* Exercise
Copy each line from the data that has the word "haben" in it.

***** Data listing *****

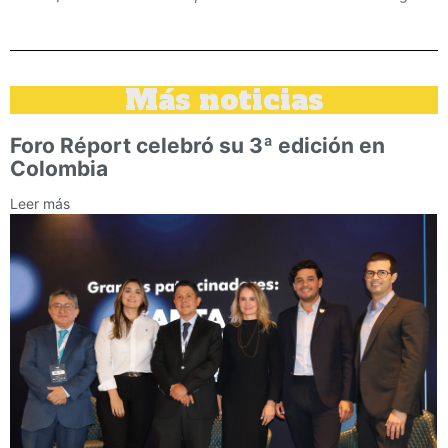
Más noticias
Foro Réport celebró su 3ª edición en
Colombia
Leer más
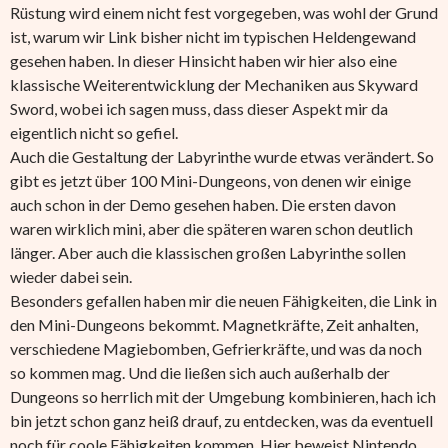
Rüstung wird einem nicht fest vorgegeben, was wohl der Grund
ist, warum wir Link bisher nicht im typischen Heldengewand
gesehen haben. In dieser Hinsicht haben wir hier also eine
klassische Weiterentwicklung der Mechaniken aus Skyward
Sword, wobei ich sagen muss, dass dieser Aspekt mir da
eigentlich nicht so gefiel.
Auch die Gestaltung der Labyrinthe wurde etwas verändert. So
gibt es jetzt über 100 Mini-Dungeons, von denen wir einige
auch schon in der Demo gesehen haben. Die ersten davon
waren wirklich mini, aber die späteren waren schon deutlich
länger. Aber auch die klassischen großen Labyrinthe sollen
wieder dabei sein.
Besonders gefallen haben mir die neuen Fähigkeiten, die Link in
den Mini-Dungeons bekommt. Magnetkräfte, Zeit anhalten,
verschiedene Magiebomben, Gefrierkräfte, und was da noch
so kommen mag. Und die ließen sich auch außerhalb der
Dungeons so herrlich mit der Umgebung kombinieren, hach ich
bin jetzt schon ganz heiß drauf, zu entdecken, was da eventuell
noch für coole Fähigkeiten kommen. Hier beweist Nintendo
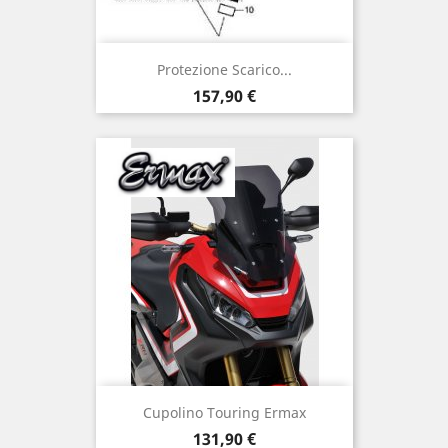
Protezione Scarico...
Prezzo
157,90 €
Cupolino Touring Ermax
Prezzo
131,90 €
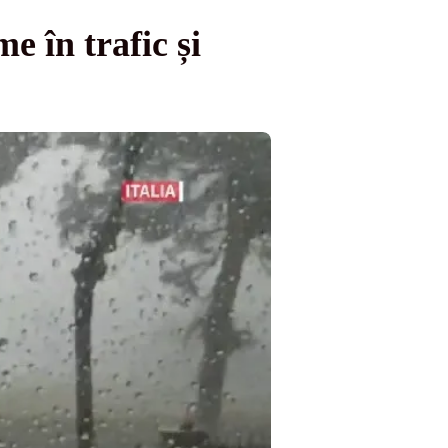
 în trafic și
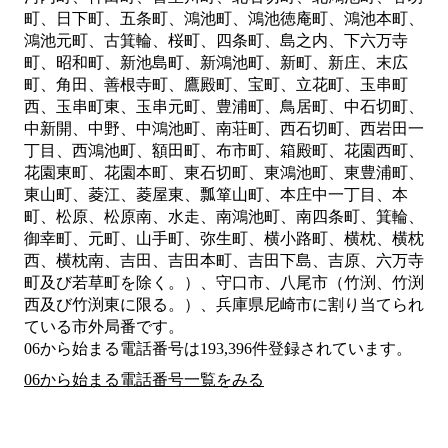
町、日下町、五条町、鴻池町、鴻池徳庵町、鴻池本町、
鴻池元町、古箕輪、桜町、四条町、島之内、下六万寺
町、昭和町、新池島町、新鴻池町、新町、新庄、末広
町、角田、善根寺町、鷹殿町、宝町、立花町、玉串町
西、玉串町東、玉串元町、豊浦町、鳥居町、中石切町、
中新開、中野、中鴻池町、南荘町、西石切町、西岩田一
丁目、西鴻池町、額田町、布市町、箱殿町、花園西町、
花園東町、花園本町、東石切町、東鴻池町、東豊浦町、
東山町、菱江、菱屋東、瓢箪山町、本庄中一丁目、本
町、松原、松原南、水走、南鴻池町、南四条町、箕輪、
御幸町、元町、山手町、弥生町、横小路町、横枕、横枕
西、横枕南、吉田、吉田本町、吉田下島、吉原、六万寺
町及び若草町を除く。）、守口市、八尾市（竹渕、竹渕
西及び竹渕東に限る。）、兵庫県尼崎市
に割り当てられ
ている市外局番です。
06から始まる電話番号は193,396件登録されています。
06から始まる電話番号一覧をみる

*****
***** Data listing *****

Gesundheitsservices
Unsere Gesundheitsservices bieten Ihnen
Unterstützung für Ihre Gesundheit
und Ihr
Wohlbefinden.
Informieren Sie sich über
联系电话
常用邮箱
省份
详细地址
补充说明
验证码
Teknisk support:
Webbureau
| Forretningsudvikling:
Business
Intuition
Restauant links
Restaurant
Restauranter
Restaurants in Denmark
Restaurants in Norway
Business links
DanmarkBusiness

*****

* Answer to the problem
gesehen haben. In dieser Hinsicht haben wir hier also eine
auch schon in der Demo gesehen haben. Die ersten davon
Besonders gefallen haben mir die neuen Fähigkeiten, die Link in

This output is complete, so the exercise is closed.